Exactness is required throughout. Return every record once more.

*****

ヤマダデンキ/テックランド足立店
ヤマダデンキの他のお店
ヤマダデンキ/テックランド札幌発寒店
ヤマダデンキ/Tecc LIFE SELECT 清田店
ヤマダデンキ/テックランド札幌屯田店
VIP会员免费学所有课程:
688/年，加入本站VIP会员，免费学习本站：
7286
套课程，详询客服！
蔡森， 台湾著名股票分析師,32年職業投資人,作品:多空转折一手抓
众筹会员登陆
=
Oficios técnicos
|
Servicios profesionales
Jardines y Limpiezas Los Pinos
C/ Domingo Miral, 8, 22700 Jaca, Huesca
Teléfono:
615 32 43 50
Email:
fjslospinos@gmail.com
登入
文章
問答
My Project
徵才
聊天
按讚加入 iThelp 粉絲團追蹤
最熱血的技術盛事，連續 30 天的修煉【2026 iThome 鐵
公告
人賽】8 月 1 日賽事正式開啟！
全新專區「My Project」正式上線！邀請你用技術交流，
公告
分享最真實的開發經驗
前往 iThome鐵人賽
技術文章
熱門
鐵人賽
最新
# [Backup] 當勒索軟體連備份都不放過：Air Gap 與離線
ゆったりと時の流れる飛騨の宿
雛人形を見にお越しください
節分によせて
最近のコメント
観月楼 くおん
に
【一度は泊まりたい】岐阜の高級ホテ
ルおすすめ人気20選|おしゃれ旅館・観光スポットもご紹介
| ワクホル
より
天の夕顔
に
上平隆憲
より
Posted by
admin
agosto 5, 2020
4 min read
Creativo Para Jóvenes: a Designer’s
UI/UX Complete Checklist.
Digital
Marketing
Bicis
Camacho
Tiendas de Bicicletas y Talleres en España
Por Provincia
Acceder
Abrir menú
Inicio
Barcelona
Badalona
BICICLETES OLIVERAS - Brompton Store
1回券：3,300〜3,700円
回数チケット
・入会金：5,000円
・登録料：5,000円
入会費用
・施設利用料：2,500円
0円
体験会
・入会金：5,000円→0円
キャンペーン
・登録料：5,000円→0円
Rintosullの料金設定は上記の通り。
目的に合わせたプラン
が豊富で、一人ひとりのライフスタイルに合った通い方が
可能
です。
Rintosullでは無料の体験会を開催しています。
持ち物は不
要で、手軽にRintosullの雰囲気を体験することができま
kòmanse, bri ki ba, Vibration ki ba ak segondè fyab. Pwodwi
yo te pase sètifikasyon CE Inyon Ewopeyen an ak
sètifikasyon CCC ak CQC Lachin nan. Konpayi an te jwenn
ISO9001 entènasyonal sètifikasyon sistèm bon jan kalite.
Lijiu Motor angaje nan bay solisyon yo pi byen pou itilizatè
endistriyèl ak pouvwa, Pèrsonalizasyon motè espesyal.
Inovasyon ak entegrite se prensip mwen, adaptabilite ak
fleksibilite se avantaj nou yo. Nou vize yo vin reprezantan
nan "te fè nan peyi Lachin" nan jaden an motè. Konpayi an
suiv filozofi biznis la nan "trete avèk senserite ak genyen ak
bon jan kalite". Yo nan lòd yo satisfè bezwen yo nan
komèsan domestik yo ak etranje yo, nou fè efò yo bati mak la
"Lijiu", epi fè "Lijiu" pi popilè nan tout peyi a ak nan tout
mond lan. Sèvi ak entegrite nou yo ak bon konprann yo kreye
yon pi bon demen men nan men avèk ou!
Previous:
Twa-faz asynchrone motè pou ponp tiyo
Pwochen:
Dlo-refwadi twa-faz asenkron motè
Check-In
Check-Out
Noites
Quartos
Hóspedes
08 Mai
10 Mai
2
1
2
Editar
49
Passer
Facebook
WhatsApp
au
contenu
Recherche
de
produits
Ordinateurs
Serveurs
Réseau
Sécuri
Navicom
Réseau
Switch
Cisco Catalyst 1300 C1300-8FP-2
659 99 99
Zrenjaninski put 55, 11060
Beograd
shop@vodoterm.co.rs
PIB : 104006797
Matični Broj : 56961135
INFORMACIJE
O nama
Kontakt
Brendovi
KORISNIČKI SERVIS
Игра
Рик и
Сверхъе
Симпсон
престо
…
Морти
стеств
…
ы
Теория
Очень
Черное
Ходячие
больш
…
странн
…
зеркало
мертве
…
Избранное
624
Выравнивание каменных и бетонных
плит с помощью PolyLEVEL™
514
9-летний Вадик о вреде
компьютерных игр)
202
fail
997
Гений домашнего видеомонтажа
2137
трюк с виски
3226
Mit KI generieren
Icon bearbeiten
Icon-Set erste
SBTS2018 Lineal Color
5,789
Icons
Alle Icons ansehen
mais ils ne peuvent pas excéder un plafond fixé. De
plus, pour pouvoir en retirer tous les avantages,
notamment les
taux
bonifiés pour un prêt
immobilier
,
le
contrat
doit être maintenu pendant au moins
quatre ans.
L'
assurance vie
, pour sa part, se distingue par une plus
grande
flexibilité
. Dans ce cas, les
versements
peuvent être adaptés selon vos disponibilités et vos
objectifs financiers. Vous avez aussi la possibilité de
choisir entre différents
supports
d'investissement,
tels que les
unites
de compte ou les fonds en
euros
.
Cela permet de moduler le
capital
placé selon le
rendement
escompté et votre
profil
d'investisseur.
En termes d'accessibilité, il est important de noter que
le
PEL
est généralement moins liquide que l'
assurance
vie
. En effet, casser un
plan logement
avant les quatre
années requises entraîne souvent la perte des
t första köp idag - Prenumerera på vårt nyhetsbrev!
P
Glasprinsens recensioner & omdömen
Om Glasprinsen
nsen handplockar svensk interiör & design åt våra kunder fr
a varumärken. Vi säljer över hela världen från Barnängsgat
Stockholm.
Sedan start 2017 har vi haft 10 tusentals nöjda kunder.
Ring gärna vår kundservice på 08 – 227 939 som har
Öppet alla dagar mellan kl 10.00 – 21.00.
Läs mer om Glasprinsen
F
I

*****

Answer below
ヤマダデンキ/テックランド足立店
ヤマダデンキの他のお店
ヤマダデンキ/テックランド札幌発寒店
ヤマダデンキ/Tecc LIFE SELECT 清田店
ヤマダデンキ/テックランド札幌屯田店
VIP会员免费学所有课程:
688/年，加入本站VIP会员，免费学习本站：
7286
套课程，详询客服！
蔡森， 台湾著名股票分析師,32年職業投資人,作品:多空转折一手抓
众筹会员登陆
=
Oficios técnicos
|
Servicios profesionales
Jardines y Limpiezas Los Pinos
C/ Domingo Miral, 8, 22700 Jaca, Huesca
Teléfono:
615 32 43 50
Email:
fjslospinos@gmail.com
登入
文章
問答
My Project
徵才
聊天
按讚加入 iThelp 粉絲團追蹤
最熱血的技術盛事，連續 30 天的修煉【2026 iThome 鐵
公告
人賽】8 月 1 日賽事正式開啟！
全新專區「My Project」正式上線！邀請你用技術交流，
公告
分享最真實的開發經驗
前往 iThome鐵人賽
技術文章
熱門
鐵人賽
最新
# [Backup] 當勒索軟體連備份都不放過：Air Gap 與離線
ゆったりと時の流れる飛騨の宿
雛人形を見にお越しください
節分によせて
最近のコメント
観月楼 くおん
に
【一度は泊まりたい】岐阜の高級ホテ
ルおすすめ人気20選|おしゃれ旅館・観光スポットもご紹介
| ワクホル
より
天の夕顔
に
上平隆憲
より
Posted by
admin
agosto 5, 2020
4 min read
Creativo Para Jóvenes: a Designer’s
UI/UX Complete Checklist.
Digital
Marketing
Bicis
Camacho
Tiendas de Bicicletas y Talleres en España
Por Provincia
Acceder
Abrir menú
Inicio
Barcelona
Badalona
BICICLETES OLIVERAS - Brompton Store
1回券：3,300〜3,700円
回数チケット
・入会金：5,000円
・登録料：5,000円
入会費用
・施設利用料：2,500円
0円
体験会
・入会金：5,000円→0円
キャンペーン
・登録料：5,000円→0円
Rintosullの料金設定は上記の通り。
目的に合わせたプラン
が豊富で、一人ひとりのライフスタイルに合った通い方が
可能
です。
Rintosullでは無料の体験会を開催しています。
持ち物は不
要で、手軽にRintosullの雰囲気を体験することができま
kòmanse, bri ki ba, Vibration ki ba ak segondè fyab. Pwodwi
yo te pase sètifikasyon CE Inyon Ewopeyen an ak
sètifikasyon CCC ak CQC Lachin nan. Konpayi an te jwenn
ISO9001 entènasyonal sètifikasyon sistèm bon jan kalite.
Lijiu Motor angaje nan bay solisyon yo pi byen pou itilizatè
endistriyèl ak pouvwa, Pèrsonalizasyon motè espesyal.
Inovasyon ak entegrite se prensip mwen, adaptabilite ak
fleksibilite se avantaj nou yo. Nou vize yo vin reprezantan
nan "te fè nan peyi Lachin" nan jaden an motè. Konpayi an
suiv filozofi biznis la nan "trete avèk senserite ak genyen ak
bon jan kalite". Yo nan lòd yo satisfè bezwen yo nan
komèsan domestik yo ak etranje yo, nou fè efò yo bati mak la
"Lijiu", epi fè "Lijiu" pi popilè nan tout peyi a ak nan tout
mond lan. Sèvi ak entegrite nou yo ak bon konprann yo kreye
yon pi bon demen men nan men avèk ou!
Previous:
Twa-faz asynchrone motè pou ponp tiyo
Pwochen:
Dlo-refwadi twa-faz asenkron motè
Check-In
Check-Out
Noites
Quartos
Hóspedes
08 Mai
10 Mai
2
1
2
Editar
49
Passer
Facebook
WhatsApp
au
contenu
Recherche
de
produits
Ordinateurs
Serveurs
Réseau
Sécuri
Navicom
Réseau
Switch
Cisco Catalyst 1300 C1300-8FP-2
659 99 99
Zrenjaninski put 55, 11060
Beograd
shop@vodoterm.co.rs
PIB : 104006797
Matični Broj : 56961135
INFORMACIJE
O nama
Kontakt
Brendovi
KORISNIČKI SERVIS
Игра
Рик и
Сверхъе
Симпсон
престо
…
Морти
стеств
…
ы
Теория
Очень
Черное
Ходячие
больш
…
странн
…
зеркало
мертве
…
Избранное
624
Выравнивание каменных и бетонных
плит с помощью PolyLEVEL™
514
9-летний Вадик о вреде
компьютерных игр)
202
fail
997
Гений домашнего видеомонтажа
2137
трюк с виски
3226
Mit KI generieren
Icon bearbeiten
Icon-Set erste
SBTS2018 Lineal Color
5,789
Icons
Alle Icons ansehen
mais ils ne peuvent pas excéder un plafond fixé. De
plus, pour pouvoir en retirer tous les avantages,
notamment les
taux
bonifiés pour un prêt
immobilier
,
le
contrat
doit être maintenu pendant au moins
quatre ans.
L'
assurance vie
, pour sa part, se distingue par une plus
grande
flexibilité
. Dans ce cas, les
versements
peuvent être adaptés selon vos disponibilités et vos
objectifs financiers. Vous avez aussi la possibilité de
choisir entre différents
supports
d'investissement,
tels que les
unites
de compte ou les fonds en
euros
.
Cela permet de moduler le
capital
placé selon le
rendement
escompté et votre
profil
d'investisseur.
En termes d'accessibilité, il est important de noter que
le
PEL
est généralement moins liquide que l'
assurance
vie
. En effet, casser un
plan logement
avant les quatre
années requises entraîne souvent la perte des
t första köp idag - Prenumerera på vårt nyhetsbrev!
P
Glasprinsens recensioner & omdömen
Om Glasprinsen
nsen handplockar svensk interiör & design åt våra kunder fr
a varumärken. Vi säljer över hela världen från Barnängsgat
Stockholm.
Sedan start 2017 har vi haft 10 tusentals nöjda kunder.
Ring gärna vår kundservice på 08 – 227 939 som har
Öppet alla dagar mellan kl 10.00 – 21.00.
Läs mer om Glasprinsen
F
I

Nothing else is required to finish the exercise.